Hank Ciesla is a name that was always kind of familiar to me. It was a picture of Hank’s rookie card that was used to illustrate the 1958-59 Topps set in the first hockey price guides put out by Cartophilium (a Quebec mail-order dealer) in about 1980-81. When I first got my hands on ’58-59 cards in the mid-80s, Hank’s card was high on my want list.
Hank was a highly-touted junior, a big player with good hands who was much admired by a couple NHL teams. The Hawks managed to sign him and he broke in with them in 1955. He had a credible rookie season with 31 points but never turned into the physical presence the Hawks hoped for. He slipped to 18 points the following year and was dealt to the Rangers. He played a limited role with the Rangers the next two seasons and didn’t get on that well with his coach. At the age of just 24, he was sent off to the Toronto, his third team.
Hank didn’t get the chance to play for the Leafs. He was hurt, missed the chance to be called up and, as often happened in the old six-team league, became a minor league fixture. He played well, though, scoring 27 and 30 goals for Rochester the next two seasons. With the Cleveland Barons in 1962-63, he put up 42 goals and 98 points and this was enough to get him claimed by Detroit in the Inter-League draft. He must have been projected to make the Red Wings team, because Parkhurst made a card of him wearing the Winged Wheel for 1963-64, the last set they would ever make.
For whatever reason, it didn’t happen for Hank in Detroit. He spent the ’63-64 season in the minors again and his point totals fell off dramatically (disappointment, maybe? I have no idea). After 1964-65, he retired and went into business. He passed away from stomach cancer at only 39 years of age in 1976.
I finally picked up Hank’s ’63-64 Parkhurst card.
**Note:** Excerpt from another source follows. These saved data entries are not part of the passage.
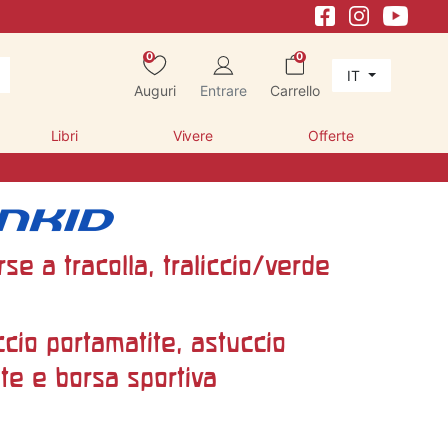
0
0
IT
Auguri
Entrare
Carrello
Libri
Vivere
Offerte
rse a tracolla, traliccio/verde
cio portamatite, astuccio
te e borsa sportiva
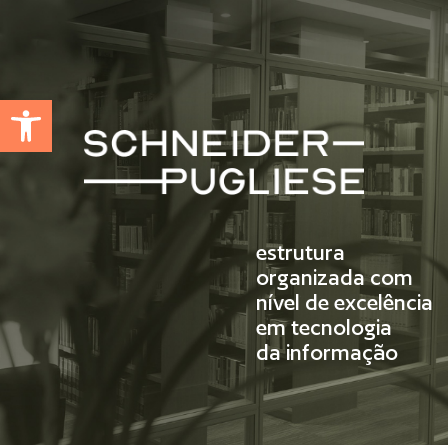
Abrir a barra de ferramentas
estrutura
organizada com
nível de excelência
em tecnologia
da informação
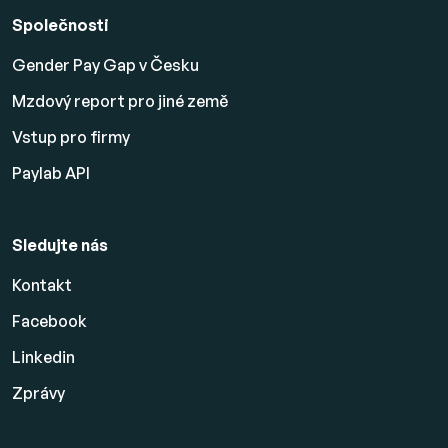
Společnosti
Gender Pay Gap v Česku
Mzdový report pro jiné země
Vstup pro firmy
Paylab API
Sledujte nás
Kontakt
Facebook
Linkedin
Zprávy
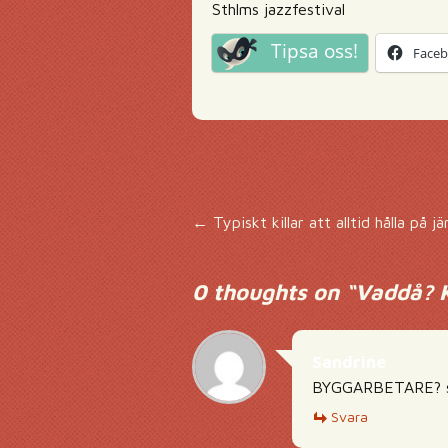
Sthlms jazzfestival
Tipsa oss!
Face
Inläggsnavigering
←
Typiskt killar att alltid hålla på 
0 thoughts on “
Vaddå? K
Sandrine
BYGGARBETARE? scen
Svara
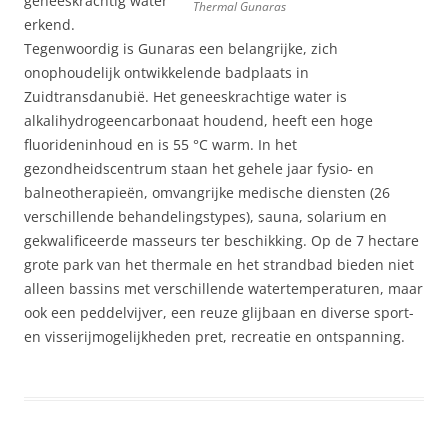
geneeskrachtig water
Thermal Gunaras
erkend.
Tegenwoordig is Gunaras een belangrijke, zich
onophoudelijk ontwikkelende badplaats in
Zuidtransdanubië. Het geneeskrachtige water is
alkalihydrogeencarbonaat houdend, heeft een hoge
fluorideninhoud en is 55 °C warm. In het
gezondheidscentrum staan het gehele jaar fysio- en
balneotherapieën, omvangrijke medische diensten (26
verschillende behandelingstypes), sauna, solarium en
gekwalificeerde masseurs ter beschikking. Op de 7 hectare
grote park van het thermale en het strandbad bieden niet
alleen bassins met verschillende watertemperaturen, maar
ook een peddelvijver, een reuze glijbaan en diverse sport-
en visserijmogelijkheden pret, recreatie en ontspanning.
It’s one that always struck me as a bit odd-looking, but I never thought much about it. Hank’s gaze is somewhere other than at the photographer. He looks like he’s laughing at someone or something off to the side. The lighting around his neck is kind of strange, as though he’s wearing a turtleneck that isn’t really there.
When I finally held it in my hand, I saw the giveaway.
That white blotch is a hastily/poorly-removed letter ‘A’. While Parkhurst had tried their hand at airbrushing players into proper uniforms in earlier years, this time they’d done a head swap, and the person they borrowed the body from wore a letter. This should make it easy to figure out whose body was being used. The only question was whether it was a current Wing or a former one. As it turns out, it was easy. Card 46 in the set (5 away from Ciesla at 51) is longtime Wing Marcel Pronovost. He’s the only ‘A’ in the set.
To their credit (?), Parkhurst did try to disguise their work a little bit. They played with the tones a little bit and added an exaggerated shoulder pad lump on the right shoulder (left side of the picture). They’ve darkened the skin around the neck. Had they blended the lighting on the head just a bit or done even a basic job of hiding the ‘A’, it would have been unnoticeable. They avoided the common OPC problem of choosing a body the wrong size or position for the head. That ‘A’, though, exposes this card as another Body Snatcher.
There may be other Parkhursts with this trait, but this is the only one I’ve ever noticed.